|Arab States; Arabian Peninsula; Qatar;|
|Cultural Studies; Democratization; Theory;|
|LCD Projector with Audio Patch or Speakers;|
|Many recent discussions of public opinion in the Middle East debate the existence and or power of the ‘Arab Street.’ Increasing numbers of studies report from the results of surveys from the region on a variety of topics. Often lost in these discussions, however, is how people in the region actually conceptualize the notion of public opinion. |
Most Western definitions of public opinion focus on its aggregate nature that is best accessed by survey research. This conception, however, has been challenged from a number of perspectives. Some would see that social pressures create a spiral of silence to limit public expressions of opinions outside the mainstream majority. Others would argue that opinion is led by different active social groupings. This clash of pluralist ideas via contentious politics results in the formation of public attitudes. Other scholars focus not on public opinion but rather on the public sphere of discourse and dialogue through media studies. This notion of discourse is extended by some scholars to focus not on the attitudes of the public but how leaders use the rhetoric of ‘the public’ to justify their actions. Finally, some scholars would argue that public opinion simply does not exist outside the frameworks used to measure it.
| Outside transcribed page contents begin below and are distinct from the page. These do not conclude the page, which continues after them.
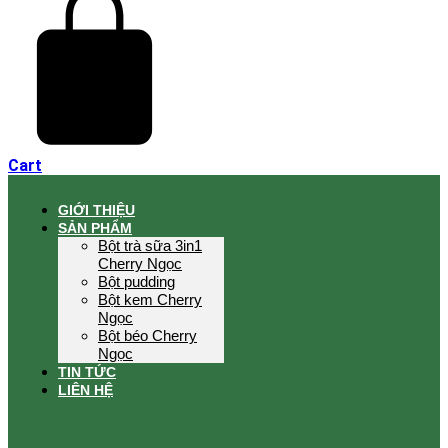
Cart
GIỚI THIỆU
SẢN PHẨM
Bột trà sữa 3in1
Cherry Ngọc
Bột pudding
Bột kem Cherry
Ngọc
Bột béo Cherry
Ngọc
TIN TỨC
LIÊN HỆ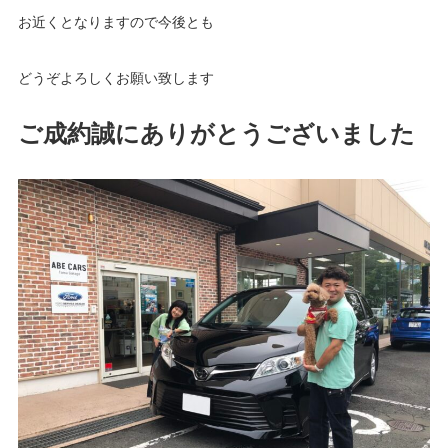
お近くとなりますので今後とも
どうぞよろしくお願い致します
ご成約誠にありがとうございました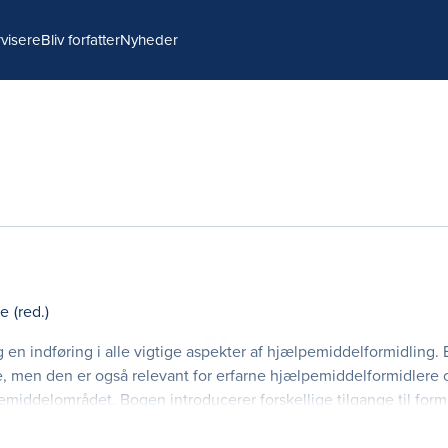
visere
Bliv forfatter
Nyheder
ke
(red.)
 en indføring i alle vigtige aspekter af hjælpemiddelformidling.
, men den er også relevant for erfarne hjælpemiddelformidlere 
middelområdet. Bogen introducerer forskellige tilgange til formi
erisk model for systematisk hjælpemiddelf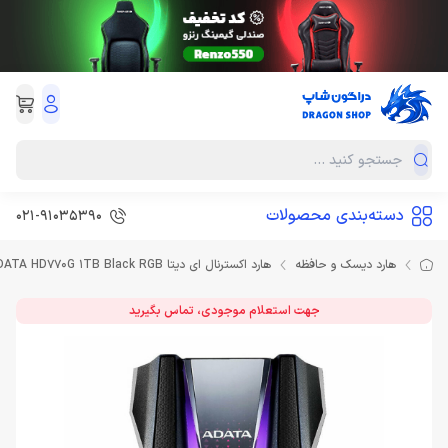
دسته‌بندی محصولات
021-91035390
هارد دیسک و حافظه
هارد اکسترنال ای دیتا ADATA HD770G 1TB Black RGB
جهت استعلام موجودی، تماس بگیرید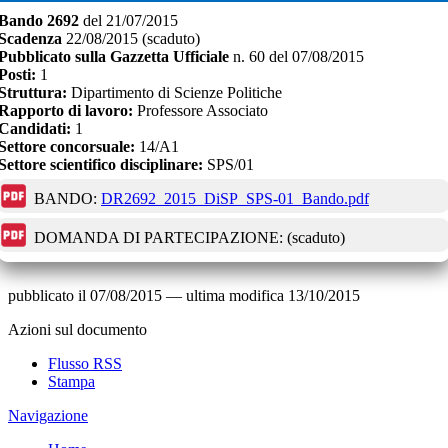
Bando
2692
del
21/07/2015
Scadenza
22/08/2015
(scaduto)
Pubblicato sulla Gazzetta Ufficiale
n.
60
del
07/08/2015
Posti:
1
Struttura:
Dipartimento di Scienze Politiche
Rapporto di lavoro:
Professore Associato
Candidati:
1
Settore concorsuale:
14/A1
Settore scientifico disciplinare:
SPS/01
BANDO:
DR2692_2015_DiSP_SPS-01_Bando.pdf
DOMANDA DI PARTECIPAZIONE:
(scaduto)
pubblicato il
07/08/2015
—
ultima modifica
13/10/2015
Azioni sul documento
Flusso RSS
Stampa
Navigazione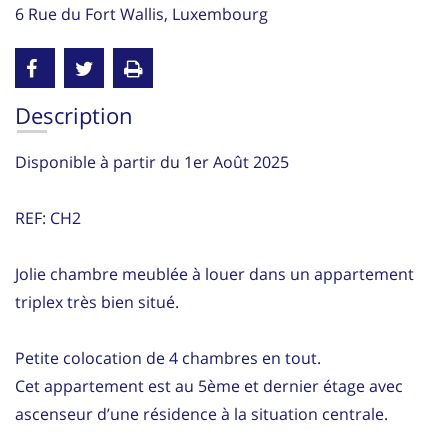
6 Rue du Fort Wallis, Luxembourg
Description
Disponible à partir du 1er Août 2025
REF: CH2
Jolie chambre meublée à louer dans un appartement
triplex très bien situé.
Petite colocation de 4 chambres en tout.
Cet appartement est au 5ème et dernier étage avec
ascenseur d’une résidence à la situation centrale.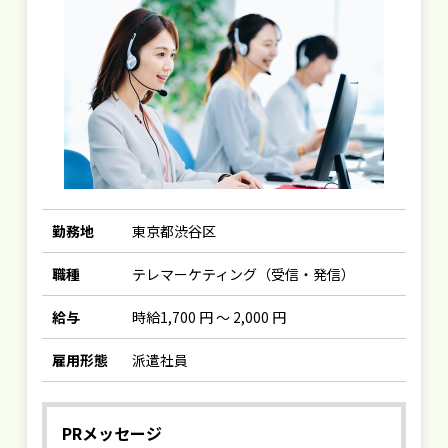
勤務地
東京都渋谷区
職種
テレマーケティング（受信・発信）
給与
時給1,700 円 ～ 2,000 円
雇用形態
派遣社員
PRメッセージ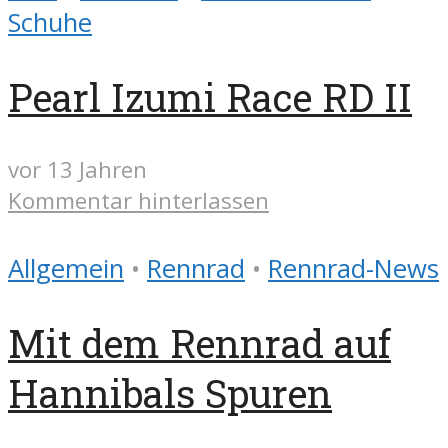
Schuhe
Pearl Izumi Race RD II
vor 13 Jahren
Kommentar hinterlassen
Allgemein
•
Rennrad
•
Rennrad-News
Mit dem Rennrad auf
Hannibals Spuren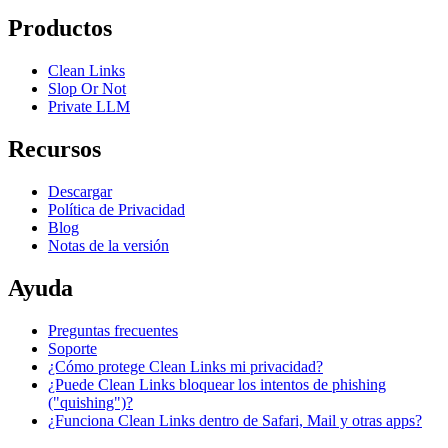
Productos
Clean Links
Slop Or Not
Private LLM
Recursos
Descargar
Política de Privacidad
Blog
Notas de la versión
Ayuda
Preguntas frecuentes
Soporte
¿Cómo protege Clean Links mi privacidad?
¿Puede Clean Links bloquear los intentos de phishing
("quishing")?
¿Funciona Clean Links dentro de Safari, Mail y otras apps?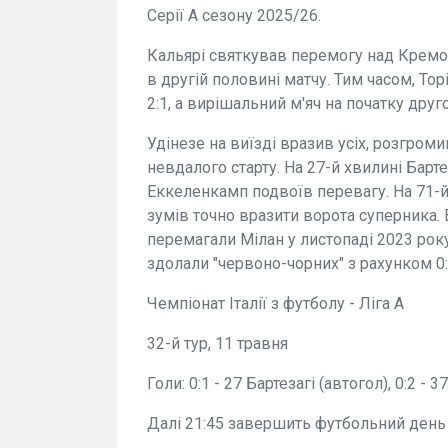
Серії А сезону 2025/26.
Кальярі святкував перемогу над Кремон
в другій половині матчу. Тим часом, Тор
2:1, а вирішальний м'яч на початку друг
Удінезе на виїзді вразив усіх, розгроми
невдалого старту. На 27-й хвилині Барте
Еккеленкамп подвоїв перевагу. На 71-й
зумів точно вразити ворота суперника. 
перемагали Мілан у листопаді 2023 року,
здолали "червоно-чорних" з рахунком 0:
Чемпіонат Італії з футболу - Ліга А
32-й тур, 11 травня
Голи: 0:1 - 27 Бартезагі (автогол), 0:2 - 
Далі 21:45 завершить футбольний день 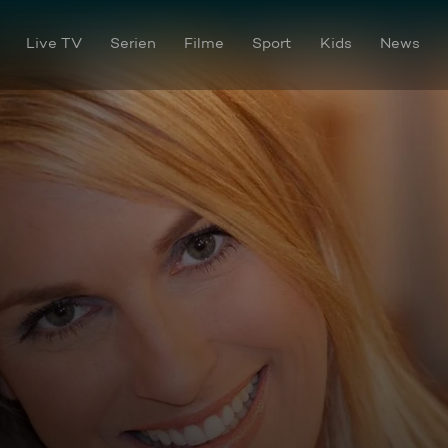
Live TV
Serien
Filme
Sport
Kids
News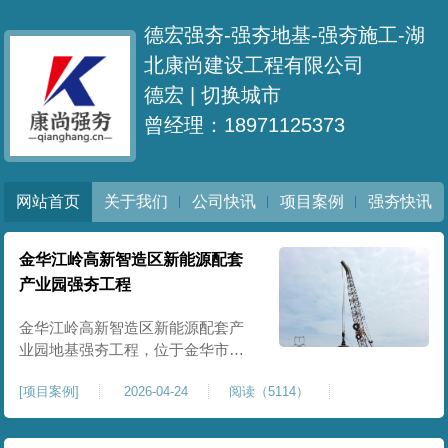
德宏强夯-强夯地基-强夯施工-湖
北康尚建设工程有限公司
德宏 |
切换城市
曾经理：18971125373
网站首页
关于我们
公司快讯
项目案例
强夯快讯
金华江岭高新智造区新能源配套
产业园强夯工程
金华江岭高新智造区新能源配套产
业园地基强夯工程，位于金华市江
岭高新智造区内，，属于高新产业
[
项目案例
]
2026-04-24
阅读（5114）
园区重点基建配套项目。本项目地
基强夯处理总面积40000㎡，施工范
围为新能源配套产业园核心建设地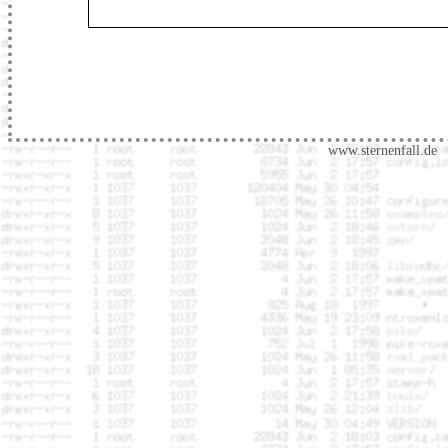
www.sternenfall.de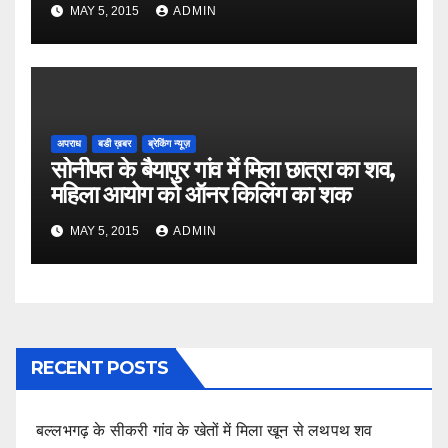
MAY 5, 2015
ADMIN
अपराध
बडी ख़बर
ब्रेकिंग न्यूज़
सोनीपत के बैयापुर गांव में मिला छात्रा का शव,
महिला आयोग को ऑनर किलिंग का शक
MAY 5, 2015
ADMIN
RECENT POSTS
बल्लभगढ़ के सीकरी गांव के खेतों में मिला खून से लथपथ शव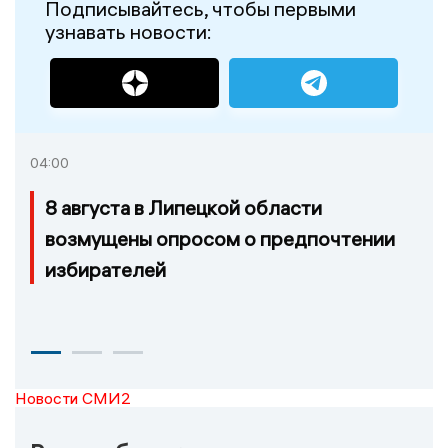
Подписывайтесь, чтобы первыми
узнавать новости:
04:00
8 августа в Липецкой области
возмущены опросом о предпочтении
избирателей
Новости СМИ2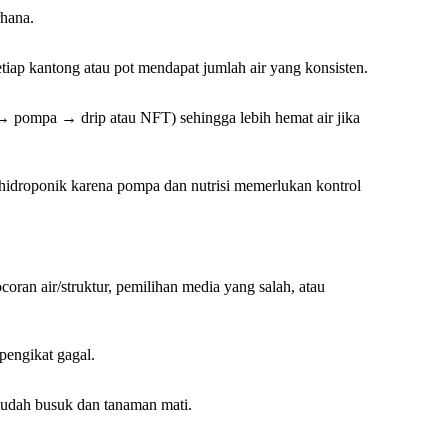
rhana.
etiap kantong atau pot mendapat jumlah air yang konsisten.
ir → pompa → drip atau NFT) sehingga lebih hemat air jika
 hidroponik karena pompa dan nutrisi memerlukan kontrol
coran air/struktur, pemilihan media yang salah, atau
 pengikat gagal.
mudah busuk dan tanaman mati.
Studies of public opinion in the Middle East aimed at audiences in the region as well as those in the West have reflected this diversity of conceptualization of public opinion. In addition the study of public opinion and survey research are both challenged as being inappropriate the region. Be it for their transplanting of Western cultural assumptions into a foreign environment, as neo-colonial impositions, or as irrelevant non-attitudes warped by authoritarian states and societies.
This study investigates how these different theoretical notions of public opinion find resonance among a Middle Eastern public. This paper analyzes the preliminary results from a new survey of respondents in Qatar on attitudes towards survey research and definitions of public opinion. This study is the first systematic investigation of participation in, and attitudes toward, survey research in Qatar. It gathers reliable and previously-unavailable data on the extent of survey usage in the country, as well as gauge the impact of social scientific research in a cultural context far removed from its Western origins. In so doing, it contributes to scholarly debates surrounding the origins of survey attitudes and public opinion formation.